Regra E- O ónus da prova dos danos e perdas recai sobre a parte que os sofreu e que os reclama como devendo ser incluídos na avaria grossa.

 Esta regra não trás qualquer novidade uma vez que é a parte que sofre os prejuízos que tem de os provar e reclamar como avaria grossa.

Regra F- Qualquer despesa adicional ocorrida na decorrência de outra que seria permitida como avaria grossa será considerada como tal em prejuízo de outros interesses mas apenas até ao montante da despesa evitada.
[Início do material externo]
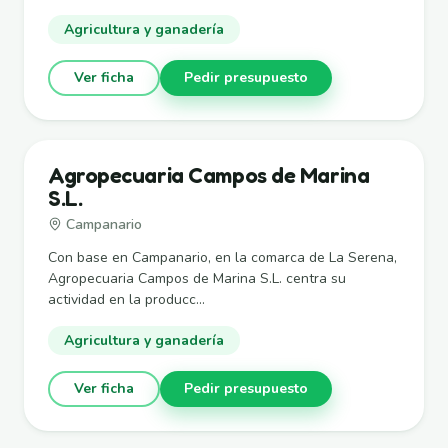
Agricultura y ganadería
Ver ficha
Pedir presupuesto
Agropecuaria Campos de Marina
S.L.
Campanario
Con base en Campanario, en la comarca de La Serena,
Agropecuaria Campos de Marina S.L. centra su
actividad en la producc...
Agricultura y ganadería
Ver ficha
Pedir presupuesto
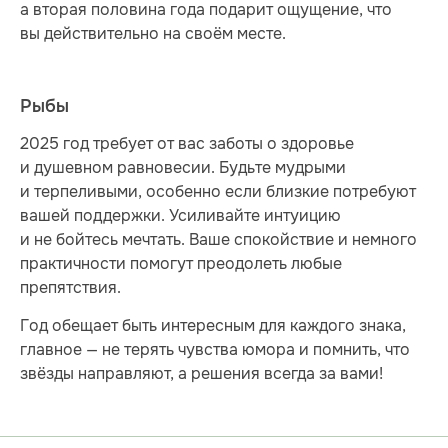
а вторая половина года подарит ощущение, что
вы действительно на своём месте.
Рыбы
2025 год требует от вас заботы о здоровье
и душевном равновесии. Будьте мудрыми
и терпеливыми, особенно если близкие потребуют
вашей поддержки. Усиливайте интуицию
и не бойтесь мечтать. Ваше спокойствие и немного
практичности помогут преодолеть любые
препятствия.
Год обещает быть интересным для каждого знака,
главное — не терять чувства юмора и помнить, что
звёзды направляют, а решения всегда за вами!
Se houver uma despesa adicional feita para evitar outra que seria considerada avaria grossa será considerada como tal mas só até ao montante que evitou. Se ultrapassar a despesa que substituiu o seu excesso não será pago. Tem de ser razoável a despesa.

Regra G- A avaria grossa será ajustada quanto a perdas e contribuições de acordo com o valor no tempo e lugar onde a aventura termina. Esta regra não afecta o lugar onde a declaração de avaria grossa for feita.

Esta regra lida com o onde e como as avarias grossas são avaliadas e os valores das contribuições são definidos.

São estas as 7 regras alfabéticas, as regras de base das avarias grossas.

Na próxima edição falaremos das regras numeradas, também na versão de 1994 pelas razões já supra indicadas.